_WHAT IS REQUIRED_.
Locate the line containing "Sopir Alphard Tidak Dipecat", then please write out that line and all the lines below it in the entries exactly.

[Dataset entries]
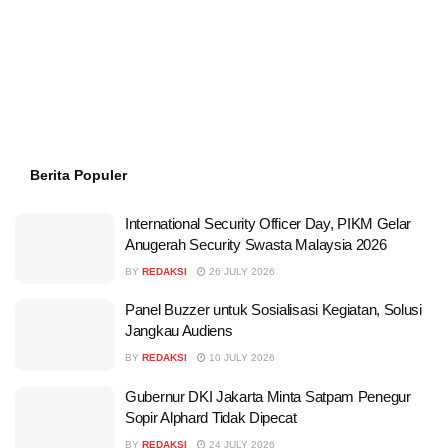
Berita Populer
International Security Officer Day, PIKM Gelar
Anugerah Security Swasta Malaysia 2026
BY
REDAKSI
26 JULY 2026
Panel Buzzer untuk Sosialisasi Kegiatan, Solusi
Jangkau Audiens
BY
REDAKSI
10 JULY 2026
Gubernur DKI Jakarta Minta Satpam Penegur
Sopir Alphard Tidak Dipecat
BY
REDAKSI
24 JULY 2026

_EXERCISE OUTPUT_.
Sopir Alphard Tidak Dipecat
BY
REDAKSI
24 JULY 2026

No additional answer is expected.